Curve calculate Y when X is known

Question

The Question

Okay so basically what I'm trying to do, is calculating the Y location on a Cubic Curve / Bezier Curve / Spline when the X location is given.

I've searched everywhere on Stack Overflow and Google and I could find anything that actually worked!

The Curve Points

x1 = 50d;
y1 = 400d / 2d + 100d;

x2 = 400d;
y2 = 400d / 2d + 100d;

x3 = 600d - 400d;
y3 = 400d / 2d - 100d;

x4 = 600d - 50d;
y4 = 400d / 2d - 100d;

The reason that I calculate "600 - 400" and I don't just write "200" is because in my code "600" is actually the width of the window, which the Cubic Curve is rendered in.

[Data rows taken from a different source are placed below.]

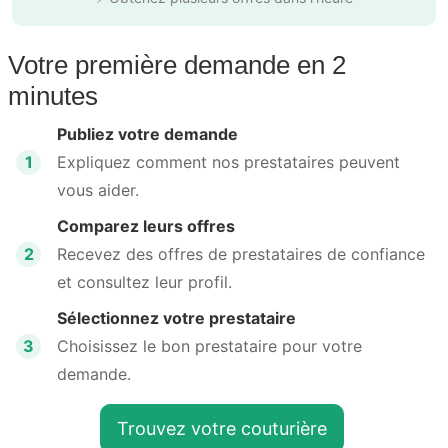
Votre première demande en 2
minutes
Publiez votre demande
1
Expliquez comment nos prestataires peuvent
vous aider.
Comparez leurs offres
2
Recevez des offres de prestataires de confiance
et consultez leur profil.
Sélectionnez votre prestataire
3
Choisissez le bon prestataire pour votre
demande.
Trouvez votre couturière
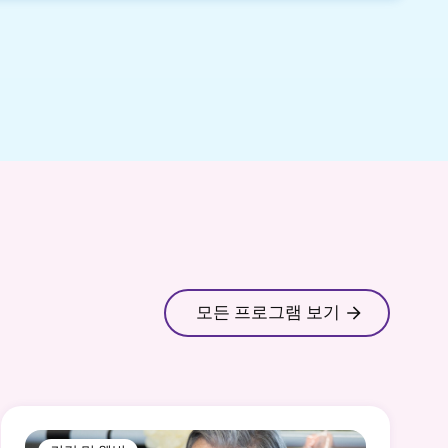
모든 프로그램 보기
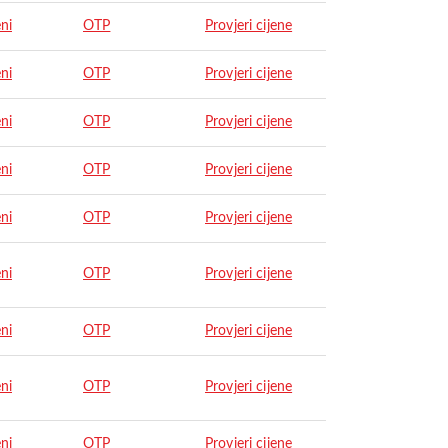
ni
OTP
Provjeri cijene
ni
OTP
Provjeri cijene
ni
OTP
Provjeri cijene
ni
OTP
Provjeri cijene
ni
OTP
Provjeri cijene
ni
OTP
Provjeri cijene
ni
OTP
Provjeri cijene
ni
OTP
Provjeri cijene
ni
OTP
Provjeri cijene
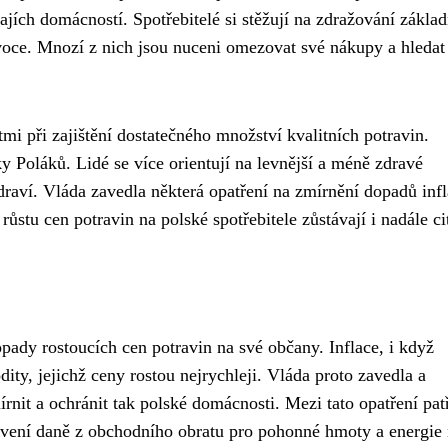
ajích domácností. Spotřebitelé si stěžují na zdražování zákla
voce. Mnozí z nich jsou nuceni omezovat své nákupy a hledat
tmi při zajištění dostatečného množství kvalitních potravin.
 Poláků. Lidé se více orientují na levnější a méně zdravé
draví. Vláda zavedla některá opatření na zmírnění dopadů infl
stu cen potravin na polské spotřebitele zůstávají i nadále ci
opady rostoucích cen potravin na své občany. Inflace, i když
odity, jejichž ceny rostou nejrychleji. Vláda proto zavedla a
írnit a ochránit tak polské domácnosti. Mezi tato opatření pat
avení daně z obchodního obratu pro pohonné hmoty a energie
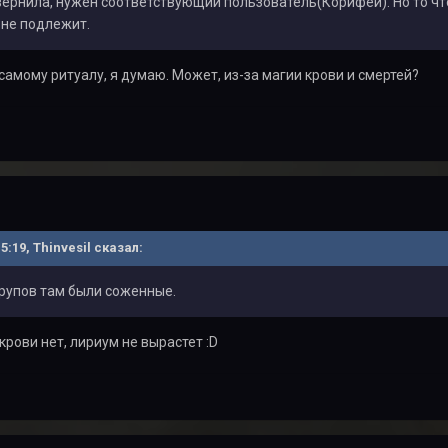
вернила, нужен соответствующий пользователь(Корифей). Но то ч
не подлежит.
амому ритуалу, я думаю. Может, из-за магии крови и смертей?
15:19, Thinvesil сказал:
 трупов там были соженные.
крови нет, лириум не вырастет :D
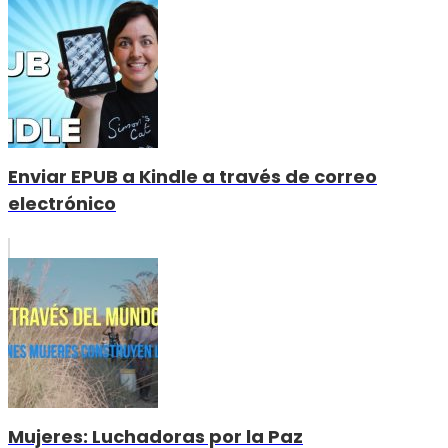
Enviar EPUB a Kindle a través de correo
electrónico
Mujeres: Luchadoras por la Paz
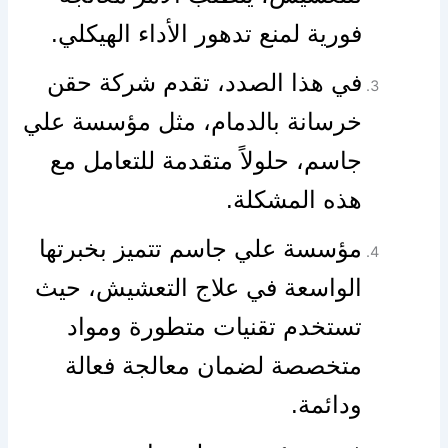
فورية لمنع تدهور الأداء الهيكلي.
في هذا الصدد، تقدم شركة حقن
خرسانة بالدمام، مثل مؤسسة علي
جاسم، حلولاً متقدمة للتعامل مع
هذه المشكلة. ️
مؤسسة علي جاسم تتميز بخبرتها
الواسعة في علاج التعشيش، حيث
تستخدم تقنيات متطورة ومواد
متخصصة لضمان معالجة فعالة
ودائمة.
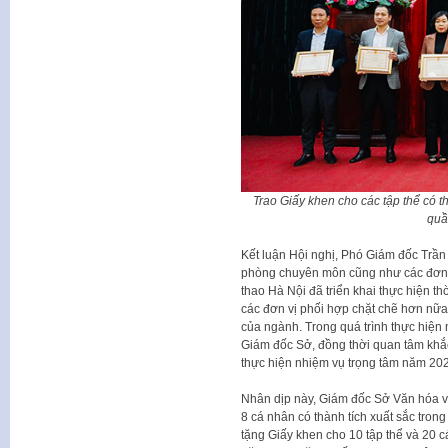
Trao Giấy khen cho các tập thể có t
quầ
Kết luận Hội nghị, Phó Giám đốc Trần
phòng chuyên môn cũng như các đơn v
thao Hà Nội đã triển khai thực hiện t
các đơn vị phối hợp chặt chẽ hơn nữa 
của ngành. Trong quá trình thực hiện 
Giám đốc Sở, đồng thời quan tâm khắ
thực hiện nhiệm vụ trọng tâm năm 202
Nhân dịp này, Giám đốc Sở Văn hóa và
8 cá nhân có thành tích xuất sắc tron
tặng Giấy khen cho 10 tập thể và 20 cá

Thereby it actually says "width - 400" in my code.

So the following code after, can calculate the X & Y on a Cubic Curve when T is given!

t = 0.5d;

cx = 3d * (x2 - x1);
cy = 3d * (y2 - y1);

bx = 3d * (x3 - x2) - cx;
by = 3d * (y3 - y2) - cy;

ax = x4 - x1 - cx - bx;
ay = y4 - y1 - cy - by;

point_x = ax * (t * t * t) + bx * (t * t) + cx * t + x1;
point_y = ay * (t * t * t) + by * (t * t) + cy * t + y1;

So again, what I'm trying to calculate is the Y location of a Curve when you know an X location. But the only thing that I'm able to calculate is both an X & Y location on the Curve when T is given.

This is my first post, so if something isn't written 100% correctly, I apologize!

Answer 1

A cubic curve can have multiple 'y' values for an 'x' value, so you're going to have to perform root finding, after rotating the cubic curve so that it's aligned with the x/y axes. http://pomax.github.io/bezierinfo/#intersections covers this concept, but the idea is this:

1. take your curve, defined by points {p1,p2,p3,p4}, and take your line at x=X, defined by points {p5,p6} (where p5 is some coordinate (x,...) and p6 is another coordinate(x,...). The important part is that it's a vertical line, so both points have the same x value).

2. translate and rotate your cubic curve and your line, together, so that your line becomes horizontal, at new height y = 0.

3. you can now perform cubic root finding on the curve's y function. This may generate 0, 1, 2, or 3 distinct t values.

4. for each of these t values: in your normal, unrotated curve, compute the (x,y) coordinate given that t value. You will now have all the y values for a given x (all points will have the same x value, too).

In the article linked, have a look at the source for the cubic curve/line example, and to see how the rotation/rootfinding works, see the BezierCurve align(Point start, Point end) {... and float[] findAllRoots(int derivative, float[] values) {... functions. (especially note that after rotation, we're only finding the roots for the y-function! the x-function has become irrelevant for what we want to do)

Answer 2

If your formulas are correct, theoretically one might use Formula for cubic function roots to express t dependency from x. Then from x you find t, from t you find y.